**What you need to do**: An exact restatement of the entire listing is needed, excluding all images.

**Given entries**:
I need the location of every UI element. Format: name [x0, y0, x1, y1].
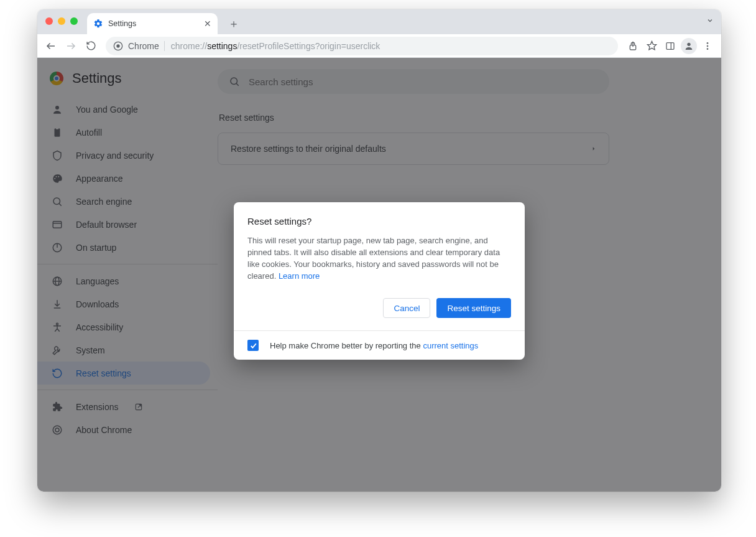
svg-point-11 — [707, 45, 709, 47]
tabs-dropdown-icon[interactable] — [706, 17, 714, 24]
window-close-button[interactable] — [45, 17, 53, 25]
browser-window: Settings ✕ ＋ Chrome — [37, 9, 721, 492]
current-settings-link[interactable]: current settings — [423, 341, 478, 350]
bookmark-button[interactable] — [643, 37, 660, 55]
cancel-button[interactable]: Cancel — [383, 298, 430, 318]
window-maximize-button[interactable] — [70, 17, 78, 25]
reset-settings-dialog: Reset settings? This will reset your sta… — [234, 202, 525, 360]
learn-more-link[interactable]: Learn more — [279, 271, 320, 281]
window-controls — [45, 17, 78, 25]
back-button[interactable] — [42, 37, 60, 55]
svg-point-12 — [707, 48, 709, 50]
svg-point-9 — [687, 42, 690, 45]
share-button[interactable] — [624, 37, 642, 55]
reset-settings-button[interactable]: Reset settings — [436, 298, 511, 318]
modal-overlay: Reset settings? This will reset your sta… — [37, 58, 721, 492]
tab-strip: Settings ✕ ＋ — [37, 9, 721, 34]
new-tab-button[interactable]: ＋ — [225, 15, 242, 32]
omnibox-divider — [164, 41, 165, 51]
page-content: Settings You and Google Autofill Privacy… — [37, 58, 721, 492]
address-bar[interactable]: Chrome chrome://settings/resetProfileSet… — [106, 37, 618, 55]
window-minimize-button[interactable] — [58, 17, 65, 25]
side-panel-button[interactable] — [662, 37, 679, 55]
gear-icon — [93, 19, 103, 29]
svg-marker-6 — [647, 41, 656, 49]
forward-button[interactable] — [62, 37, 80, 55]
tab-close-icon[interactable]: ✕ — [204, 19, 211, 29]
url-context-label: Chrome — [128, 41, 159, 51]
tab-title: Settings — [108, 19, 136, 28]
url-text: chrome://settings/resetProfileSettings?o… — [171, 41, 380, 51]
browser-tab-settings[interactable]: Settings ✕ — [87, 13, 218, 34]
browser-toolbar: Chrome chrome://settings/resetProfileSet… — [37, 34, 721, 58]
dialog-footer-text: Help make Chrome better by reporting the… — [270, 341, 478, 350]
menu-button[interactable] — [699, 37, 716, 55]
svg-point-10 — [707, 42, 709, 44]
svg-rect-7 — [666, 42, 674, 49]
report-settings-checkbox[interactable] — [247, 340, 259, 351]
profile-button[interactable] — [680, 37, 698, 55]
dialog-description: This will reset your startup page, new t… — [247, 235, 511, 282]
reload-button[interactable] — [82, 37, 99, 55]
dialog-title: Reset settings? — [247, 216, 511, 226]
svg-point-3 — [116, 44, 119, 47]
chrome-page-icon — [113, 41, 123, 51]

**Written solution**:
I need the location of every UI element. Format: name [x0, y0, x1, y1].
svg-point-11 — [707, 45, 709, 47]
tabs-dropdown-icon[interactable] — [706, 17, 714, 24]
window-close-button[interactable] — [45, 17, 53, 25]
browser-window: Settings ✕ ＋ Chrome — [37, 9, 721, 492]
current-settings-link[interactable]: current settings — [423, 341, 478, 350]
bookmark-button[interactable] — [643, 37, 660, 55]
cancel-button[interactable]: Cancel — [383, 298, 430, 318]
window-maximize-button[interactable] — [70, 17, 78, 25]
reset-settings-dialog: Reset settings? This will reset your sta… — [234, 202, 525, 360]
learn-more-link[interactable]: Learn more — [279, 271, 320, 281]
window-controls — [45, 17, 78, 25]
back-button[interactable] — [42, 37, 60, 55]
svg-point-12 — [707, 48, 709, 50]
svg-point-9 — [687, 42, 690, 45]
share-button[interactable] — [624, 37, 642, 55]
reset-settings-button[interactable]: Reset settings — [436, 298, 511, 318]
modal-overlay: Reset settings? This will reset your sta… — [37, 58, 721, 492]
tab-strip: Settings ✕ ＋ — [37, 9, 721, 34]
new-tab-button[interactable]: ＋ — [225, 15, 242, 32]
omnibox-divider — [164, 41, 165, 51]
page-content: Settings You and Google Autofill Privacy… — [37, 58, 721, 492]
address-bar[interactable]: Chrome chrome://settings/resetProfileSet… — [106, 37, 618, 55]
window-minimize-button[interactable] — [58, 17, 65, 25]
side-panel-button[interactable] — [662, 37, 679, 55]
gear-icon — [93, 19, 103, 29]
svg-marker-6 — [647, 41, 656, 49]
forward-button[interactable] — [62, 37, 80, 55]
tab-close-icon[interactable]: ✕ — [204, 19, 211, 29]
url-context-label: Chrome — [128, 41, 159, 51]
tab-title: Settings — [108, 19, 136, 28]
url-text: chrome://settings/resetProfileSettings?o… — [171, 41, 380, 51]
browser-tab-settings[interactable]: Settings ✕ — [87, 13, 218, 34]
browser-toolbar: Chrome chrome://settings/resetProfileSet… — [37, 34, 721, 58]
dialog-footer-text: Help make Chrome better by reporting the… — [270, 341, 478, 350]
menu-button[interactable] — [699, 37, 716, 55]
svg-point-10 — [707, 42, 709, 44]
svg-rect-7 — [666, 42, 674, 49]
report-settings-checkbox[interactable] — [247, 340, 259, 351]
profile-button[interactable] — [680, 37, 698, 55]
dialog-description: This will reset your startup page, new t… — [247, 235, 511, 282]
reload-button[interactable] — [82, 37, 99, 55]
dialog-title: Reset settings? — [247, 216, 511, 226]
svg-point-3 — [116, 44, 119, 47]
chrome-page-icon — [113, 41, 123, 51]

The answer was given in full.